Senate Bill 1612, sponsored by Sen. Andy Biggs, R-Gilbert, passed the House Appropriations Committee 9-3 and will proceed to the House floor. The original version of the bill cut funding to Arizona’s universities by about $107 million.
In January, Gov. Jan Brewer proposed cutting funding for all three universities by $170 million. ASU’s tuition increase proposal that will be considered by the Arizona Board of Regents April 7 was drafted based on Brewer’s budget plan.
ASU President Michael Crow said the University does not intend to raise tuition if the state approves larger cuts, but said there is a possibility of reducing the school’s financial aid.
Appropriations Committee Chairman Rep. John Kavanagh, R-Fountain Hills, said the cuts were necessary.
“Nobody likes taking away things,” Kavanagh said. “It’s a difficult budget but a necessary budget.”
Republicans said this budget was balanced and did not roll over deficits into next year.
Vice Chairman Steve Court, R-Mesa, who’s been in office since 2009, said this was the first budget he voted for that he felt “reasonably good about.”
“We’ve made a big step this year by not doing the rollovers and accruing more debt,” Court said.
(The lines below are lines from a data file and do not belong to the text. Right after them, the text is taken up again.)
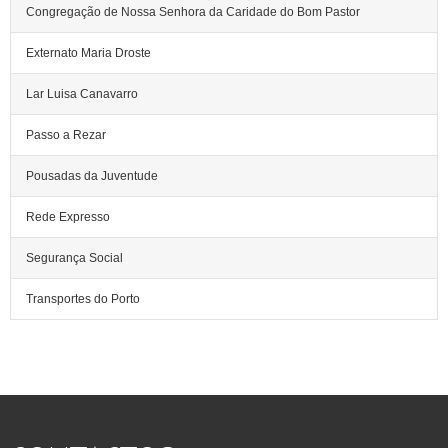
Congregação de Nossa Senhora da Caridade do Bom Pastor
Externato Maria Droste
Lar Luisa Canavarro
Passo a Rezar
Pousadas da Juventude
Rede Expresso
Segurança Social
Transportes do Porto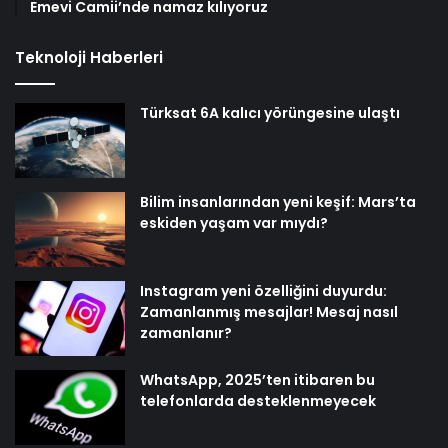
Emevi Camii’nde namaz kılıyoruz
Teknoloji Haberleri
Türksat 6A kalıcı yörüngesine ulaştı
Bilim insanlarından yeni keşif: Mars’ta
eskiden yaşam var mıydı?
Instagram yeni özelliğini duyurdu:
Zamanlanmış mesajlar! Mesaj nasıl
zamanlanır?
WhatsApp, 2025’ten itibaren bu
telefonlarda desteklenmeyecek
Rep. Anna Tovar, D-Tolleson, said this budget unfairly shifts the financial responsibilities of the state.
“This budget balances the state budget but carries that burden over to the counties and cities,” Tovar said.
The committee’s vote was a choice, not a necessity, said Rep. Chad Campbell, D-Phoenix.
Campbell is a longtime supporter of closing loopholes in the state tax code. He said this will bring in more revenue to the state and is an alternative to cutting funding for programs.
“I am hoping that sometime in the future we’re going to figure out we need to do this,” Campbell said of reforming the tax code. “[Residents] are sick of seeing Arizona going down this pathway that is taking us from what used to be a very competitive state to one that is falling behind.”
The Senate will consider the House’s budget plan on Friday. If both approve the same budget, it will then go to the governor.
Republicans hold a large enough majority in both houses to override a veto and pass a budget without Democratic support.